Amazon recently updated its iOS app with a new feature: Flow, a cool and convenient new tool that makes it super easy to use your iPhone camera to buy household staples and other stuff. (The Android app hasn't been updated with the Flow feature as of this writing.)
But are those staples less expensive than what you’d pay at your local grocery or drug store? To find out, I used the Amazon app to shop for seven items I routinely buy, including peanut butter, moisturizing lotion, garbage bags, and PAM non-stick spray.

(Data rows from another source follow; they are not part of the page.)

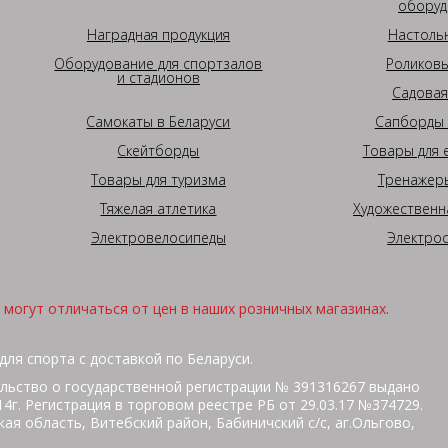
оборуд
Наградная продукция
Настоль
Оборудование для спортзалов
Роликовы
и стадионов
Садовая
Самокаты в Беларуси
Сапборды 
Скейтборды
Товары для 
Товары для туризма
Тренажеры
Тяжелая атлетика
Художественн
Электровелосипеды
Электро
могут отличаться от цен в наших розничных магазинах.
для спорта с доставкой по Беларуси.
льство о государственной регистрации № 391316267 выдано
г. Регистрация в торговом реестре РБ от 29.03.17 №374729.
ая область, Витебский район, Бабиничский с/с, аг.Ольгово,
кольная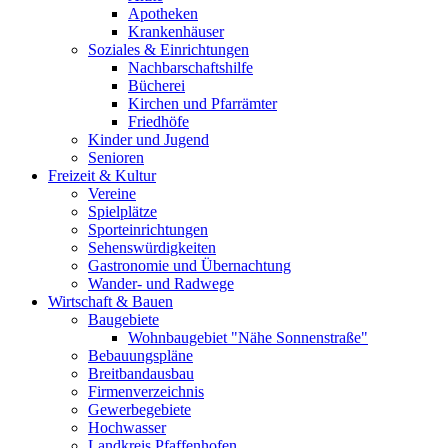
Apotheken
Krankenhäuser
Soziales & Einrichtungen
Nachbarschaftshilfe
Bücherei
Kirchen und Pfarrämter
Friedhöfe
Kinder und Jugend
Senioren
Freizeit & Kultur
Vereine
Spielplätze
Sporteinrichtungen
Sehenswürdigkeiten
Gastronomie und Übernachtung
Wander- und Radwege
Wirtschaft & Bauen
Baugebiete
Wohnbaugebiet "Nähe Sonnenstraße"
Bebauungspläne
Breitbandausbau
Firmenverzeichnis
Gewerbegebiete
Hochwasser
Landkreis Pfaffenhofen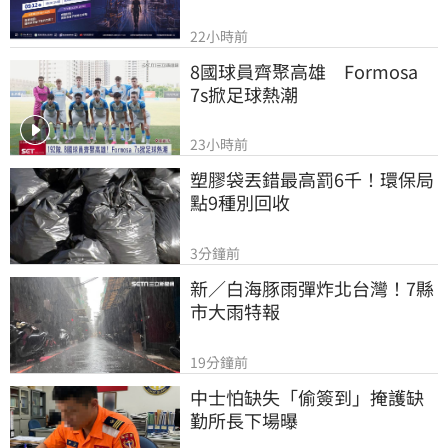
22小時前
8國球員齊聚高雄　Formosa 
7s掀足球熱潮
23小時前
塑膠袋丟錯最高罰6千！環保局
點9種別回收
3分鐘前
新／白海豚雨彈炸北台灣！7縣
市大雨特報
19分鐘前
中士怕缺失「偷簽到」掩護缺
勤所長下場曝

Using the Amazon app’s Flow feature, I scanned each item or its barcode, one after the other. I did this both at home and in my neighborhood Safeway or Walgreens store. In nearly every case, the app did a great job of finding the items in Amazon’s product catalog.
As you scan, Flow creates a "history" — in essence, a shopping list. With two taps, you can add an item to your cart, buy it now, or add it to a wish list.
Amazon’s prices were lowest for two out of seven items, and one item (a box of Splenda packets) was priced comparably to the same item at Safeway. Otherwise, Amazon’s prices were higher. In the most extreme example, a 16-ounce jar of Earth Balance Natural Peanut Butter with Flaxseed (Creamy) was $12 on Amazon compared to $6 at Safeway.
I’m not aware of another app that makes buying, or at least "showrooming," a wide variety of products quite so easy. Example: The Apple Store iOS app lets you scan accessories using your device’s camera and pay for them with your iTunes account. However, you must be inside an Apple store for that feature to work, and the scope of products available for purchase is far more limited.
Amazon seemingly sells everything in the world. And often, its prices are extremely competitive. But I’m not sure the Flow feature’s convenience makes up for the price differences I found, at least with household items.